When we’re worried about happenings outside the boundaries of our own organizations, it detracts from our focus on what’s important and what’s needed to show up and do the work that is ours to do. Jerry has a saying that he saves for entrepreneurs who are obsessively concerned about their competitors, and similarly, managers distracted by other’s workloads. “Swim in your own lane,” he says like a stern guy from Brooklyn. (In a similar vein, he also has a metaphor involving urinal etiquette which you’ll have to hear from the man himself since I’d like this email to make it to your inboxes.)  

Swim in your own lane. Look ahead, take up your space, and worry not so much what the others are doing outside your lane marker. Doing so helps us distinguish the noise from the signal: What do we need to pay attention to? What’s the work in front of us? What do we know about what we know about? What about the known unknowns and unknown unknowns? What are we sensing from our environments, from our data? What is emergent? What is our next move from here?

In this podcast conversation, Jerry speaks with athlete and entrepreneur Jeremy Bloom about what it means to be discerning of what is signal versus all the noise, and what’s at stake for the outcomes when you focus on what you can control. “You can affect what’s 6 inches in front of your nose,” Bloom says as he pulls this wisdom from his championship ski racing days. Yet, this wisdom applies to entrepreneurs as well. 

In coaching, one of the facts that’s always interesting to share with clients is that you can control two things in life: your choices and your actions. That’s it. In some ways, that should be relieving. In many ways, for some of us, it’s not so much relieving as it is anxiety-producing.
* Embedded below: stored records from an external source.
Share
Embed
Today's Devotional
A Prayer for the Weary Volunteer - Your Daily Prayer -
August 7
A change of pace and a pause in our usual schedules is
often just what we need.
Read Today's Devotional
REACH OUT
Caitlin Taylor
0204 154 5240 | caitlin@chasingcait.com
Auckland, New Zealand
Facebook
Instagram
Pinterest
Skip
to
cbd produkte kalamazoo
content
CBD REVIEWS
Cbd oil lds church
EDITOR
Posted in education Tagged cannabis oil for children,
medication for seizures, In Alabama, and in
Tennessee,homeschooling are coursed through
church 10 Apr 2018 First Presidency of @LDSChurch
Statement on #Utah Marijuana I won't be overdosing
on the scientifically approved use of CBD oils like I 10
Learning how to manage that space for ourselves is key to our own performance. How can we find what’s six inches in front of us? 
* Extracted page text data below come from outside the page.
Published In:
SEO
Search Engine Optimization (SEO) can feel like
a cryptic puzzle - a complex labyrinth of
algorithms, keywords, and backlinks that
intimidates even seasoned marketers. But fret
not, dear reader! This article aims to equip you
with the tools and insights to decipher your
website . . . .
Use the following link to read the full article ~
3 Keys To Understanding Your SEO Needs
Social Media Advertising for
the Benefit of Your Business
What happens where spirit meets bone, where our insides meet the world at the edges of our meatsuit is where things get interesting. When you focus your attention there, what happens for you? 

The metric that matters in life is your personal best. Being a better version of yourself than you were yesterday, or last month, or than you were in the last five years is growth. In your organization, what matters is your personal best in the collective sense: Month over month, year over year growth, and tracking whatever metrics and data give you the visibility you need to understand the drivers of your business. If a competitor’s multibillion-dollar valuation has captured your attention like fly tape, then you’re swimming in the wrong lane.

As Michael Phelps notes: “I can only control my own performance. If I do my best, then I can feel good at the end of the day.” 

Comparison is the thief of joy, after all.